§ TASK REQUIREMENTS
Among the entries below, determine how many lines contain the word "Szkolnych" and state only that figure.

[Start of Attachment]

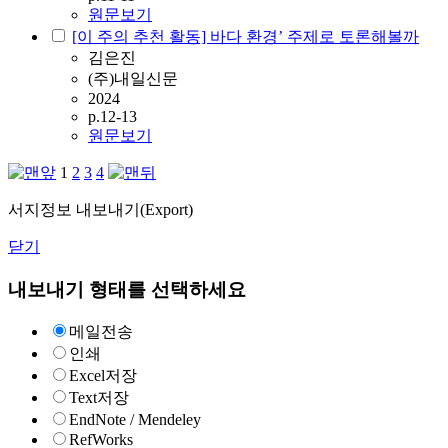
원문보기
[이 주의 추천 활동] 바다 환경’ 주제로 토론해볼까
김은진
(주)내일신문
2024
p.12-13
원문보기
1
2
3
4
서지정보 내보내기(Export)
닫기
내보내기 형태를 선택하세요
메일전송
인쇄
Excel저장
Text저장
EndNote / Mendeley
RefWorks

[End of Attachment]
[Start of Attachment]

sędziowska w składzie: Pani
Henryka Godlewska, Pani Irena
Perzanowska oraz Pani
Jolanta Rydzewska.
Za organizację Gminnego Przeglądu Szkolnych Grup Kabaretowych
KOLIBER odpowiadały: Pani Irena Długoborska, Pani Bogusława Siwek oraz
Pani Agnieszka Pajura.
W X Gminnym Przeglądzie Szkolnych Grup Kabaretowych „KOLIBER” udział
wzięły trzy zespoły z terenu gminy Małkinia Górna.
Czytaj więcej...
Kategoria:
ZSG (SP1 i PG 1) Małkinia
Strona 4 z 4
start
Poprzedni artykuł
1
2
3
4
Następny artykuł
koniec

[End of Attachment]

§ RESULT BELOW
2